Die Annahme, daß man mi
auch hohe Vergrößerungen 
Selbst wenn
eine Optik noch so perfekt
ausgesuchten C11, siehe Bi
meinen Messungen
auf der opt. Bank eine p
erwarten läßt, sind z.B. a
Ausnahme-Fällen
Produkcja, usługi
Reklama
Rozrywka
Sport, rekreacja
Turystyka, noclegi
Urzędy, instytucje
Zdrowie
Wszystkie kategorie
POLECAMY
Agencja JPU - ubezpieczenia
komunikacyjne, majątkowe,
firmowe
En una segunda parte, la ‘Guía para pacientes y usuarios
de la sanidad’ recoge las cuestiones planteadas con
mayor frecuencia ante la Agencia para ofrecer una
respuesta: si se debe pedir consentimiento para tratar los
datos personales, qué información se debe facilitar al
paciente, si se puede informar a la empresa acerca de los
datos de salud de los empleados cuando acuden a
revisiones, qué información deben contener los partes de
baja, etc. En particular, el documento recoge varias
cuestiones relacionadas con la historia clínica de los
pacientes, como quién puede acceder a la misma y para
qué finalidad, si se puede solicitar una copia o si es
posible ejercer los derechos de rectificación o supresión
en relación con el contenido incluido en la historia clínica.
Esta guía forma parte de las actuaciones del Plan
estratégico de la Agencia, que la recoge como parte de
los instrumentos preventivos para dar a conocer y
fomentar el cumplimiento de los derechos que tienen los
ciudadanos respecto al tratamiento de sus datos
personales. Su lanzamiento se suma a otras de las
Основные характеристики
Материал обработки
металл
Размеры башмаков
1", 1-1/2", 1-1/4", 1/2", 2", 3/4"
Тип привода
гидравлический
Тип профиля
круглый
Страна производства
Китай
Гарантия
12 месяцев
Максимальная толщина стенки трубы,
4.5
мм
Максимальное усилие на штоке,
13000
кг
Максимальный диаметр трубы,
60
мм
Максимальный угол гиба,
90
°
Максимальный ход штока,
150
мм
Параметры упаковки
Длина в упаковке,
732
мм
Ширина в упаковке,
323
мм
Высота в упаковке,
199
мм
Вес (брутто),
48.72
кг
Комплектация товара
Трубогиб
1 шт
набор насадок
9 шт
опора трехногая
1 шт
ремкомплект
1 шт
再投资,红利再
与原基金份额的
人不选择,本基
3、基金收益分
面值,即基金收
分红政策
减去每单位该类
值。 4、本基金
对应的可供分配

==

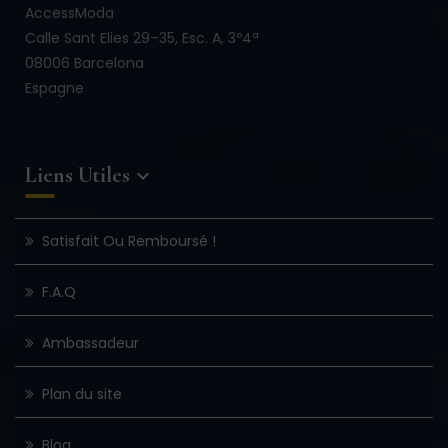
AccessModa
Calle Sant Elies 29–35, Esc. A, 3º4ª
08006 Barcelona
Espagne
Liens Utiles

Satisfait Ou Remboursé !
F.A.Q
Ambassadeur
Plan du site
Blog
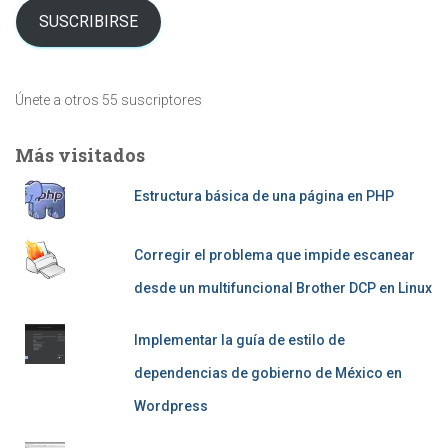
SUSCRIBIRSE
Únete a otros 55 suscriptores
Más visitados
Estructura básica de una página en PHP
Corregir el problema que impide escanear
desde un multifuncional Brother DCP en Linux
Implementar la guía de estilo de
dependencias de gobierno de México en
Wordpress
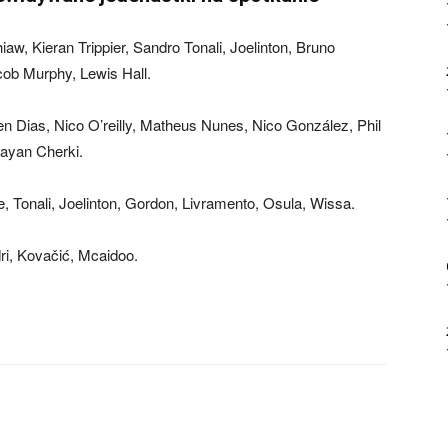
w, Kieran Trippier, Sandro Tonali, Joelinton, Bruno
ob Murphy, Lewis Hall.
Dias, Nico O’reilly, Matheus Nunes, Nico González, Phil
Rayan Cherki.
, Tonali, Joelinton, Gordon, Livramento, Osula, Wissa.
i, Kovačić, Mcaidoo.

--

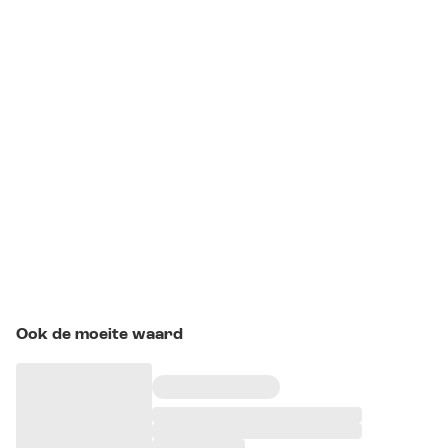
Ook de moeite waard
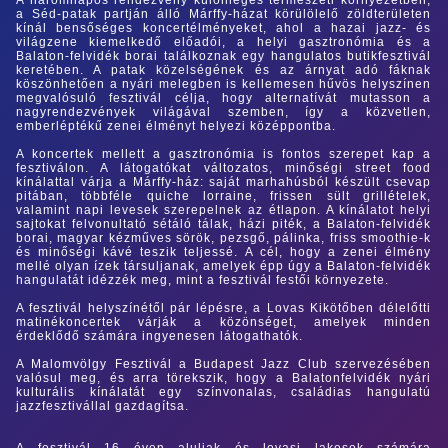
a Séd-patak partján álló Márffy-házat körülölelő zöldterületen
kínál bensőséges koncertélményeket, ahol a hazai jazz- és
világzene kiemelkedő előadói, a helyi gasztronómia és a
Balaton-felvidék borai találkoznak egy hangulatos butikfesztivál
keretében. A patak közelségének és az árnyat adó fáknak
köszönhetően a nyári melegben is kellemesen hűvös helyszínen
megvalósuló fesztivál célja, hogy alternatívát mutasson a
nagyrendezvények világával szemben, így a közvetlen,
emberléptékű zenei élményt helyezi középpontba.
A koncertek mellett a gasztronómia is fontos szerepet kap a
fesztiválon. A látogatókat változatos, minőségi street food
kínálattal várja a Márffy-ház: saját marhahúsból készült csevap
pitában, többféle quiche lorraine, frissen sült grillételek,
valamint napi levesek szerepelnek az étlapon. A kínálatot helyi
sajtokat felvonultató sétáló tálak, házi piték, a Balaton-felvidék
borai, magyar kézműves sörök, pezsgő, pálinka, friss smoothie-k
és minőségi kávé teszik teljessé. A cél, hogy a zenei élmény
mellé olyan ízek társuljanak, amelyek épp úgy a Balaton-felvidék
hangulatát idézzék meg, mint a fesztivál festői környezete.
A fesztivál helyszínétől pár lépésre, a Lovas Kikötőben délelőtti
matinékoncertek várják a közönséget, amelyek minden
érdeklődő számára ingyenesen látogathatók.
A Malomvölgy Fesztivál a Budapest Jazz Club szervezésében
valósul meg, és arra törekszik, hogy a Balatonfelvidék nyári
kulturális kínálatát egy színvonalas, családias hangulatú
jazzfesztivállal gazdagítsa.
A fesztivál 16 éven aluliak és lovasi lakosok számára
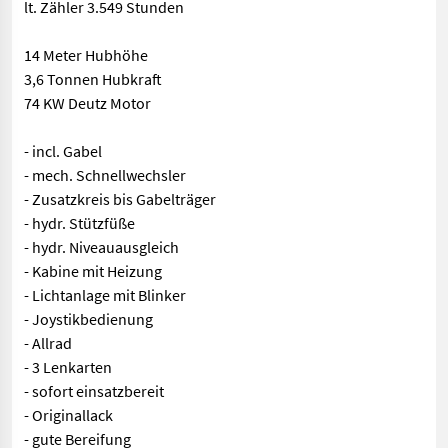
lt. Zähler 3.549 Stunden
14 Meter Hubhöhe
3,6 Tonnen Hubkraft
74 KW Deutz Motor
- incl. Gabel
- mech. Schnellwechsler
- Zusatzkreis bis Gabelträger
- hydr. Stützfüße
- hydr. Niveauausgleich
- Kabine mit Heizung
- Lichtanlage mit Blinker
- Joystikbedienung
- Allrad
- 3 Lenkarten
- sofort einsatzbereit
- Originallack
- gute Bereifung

> DESCRIPTION OF THE TASK
Across the material, report every line that has the word "personales".

> TASK SOLUTION
datos personales, qué información se debe facilitar al
personales. Su lanzamiento se suma a otras de las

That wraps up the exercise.